## EXERCISE OBJECTIVE:
Search the records for "Dilluns". Report every line where it occurs.

## TASK INPUT:

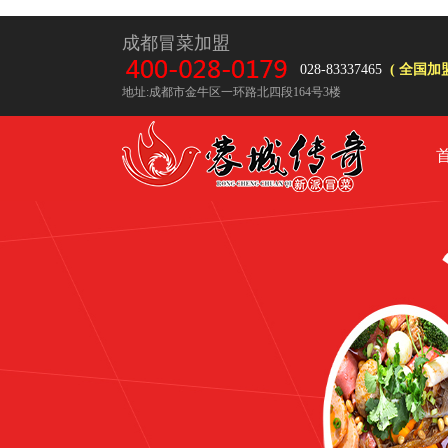
成都冒菜加盟
028-83337465
( 全国加盟
地址:成都市金牛区一环路北四段164号3楼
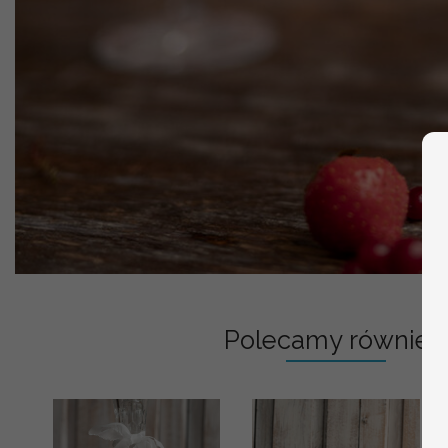
Polecamy również:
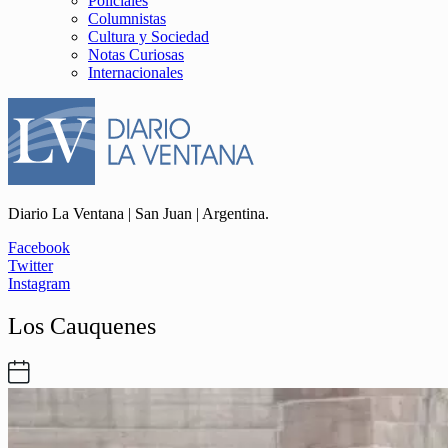
Policiales
Columnistas
Cultura y Sociedad
Notas Curiosas
Internacionales
Diario La Ventana | San Juan | Argentina.
Facebook
Twitter
Instagram
Los Cauquenes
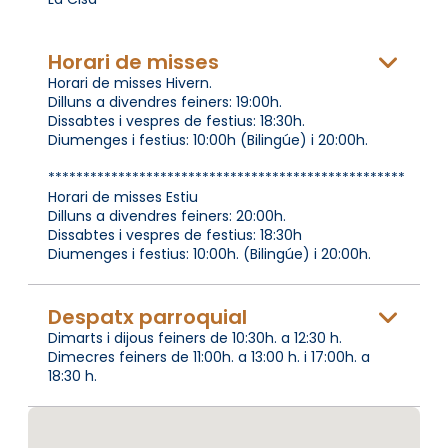
Horari de misses
Horari de misses Hivern.
Dilluns a divendres feiners: 19:00h.
Dissabtes i vespres de festius: 18:30h.
Diumenges i festius: 10:00h (Bilingúe) i 20:00h.
***************************************************
Horari de misses Estiu
Dilluns a divendres feiners: 20:00h.
Dissabtes i vespres de festius: 18:30h
Diumenges i festius: 10:00h. (Bilingúe) i 20:00h.
Despatx parroquial
Dimarts i dijous feiners de 10:30h. a 12:30 h.
Dimecres feiners de 11:00h. a 13:00 h. i 17:00h. a
18:30 h.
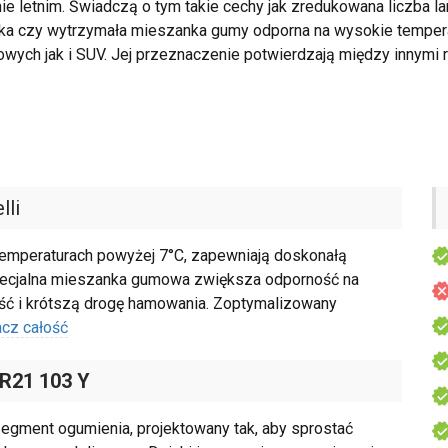
 letnim. Świadczą o tym takie cechy jak zredukowana liczba la
ka czy wytrzymała mieszanka gumy odporna na wysokie temper
ch jak i SUV. Jej przeznaczenie potwierdzają między innymi 
lli
 temperaturach powyżej 7°C, zapewniają doskonałą
Specjalna mieszanka gumowa zwiększa odporność na
ność i krótszą drogę hamowania. Zoptymalizowany
cz całość
 R21 103 Y
segment ogumienia, projektowany tak, aby sprostać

## TASK OUTPUT:
Dilluns a divendres feiners: 19:00h.
Dilluns a divendres feiners: 20:00h.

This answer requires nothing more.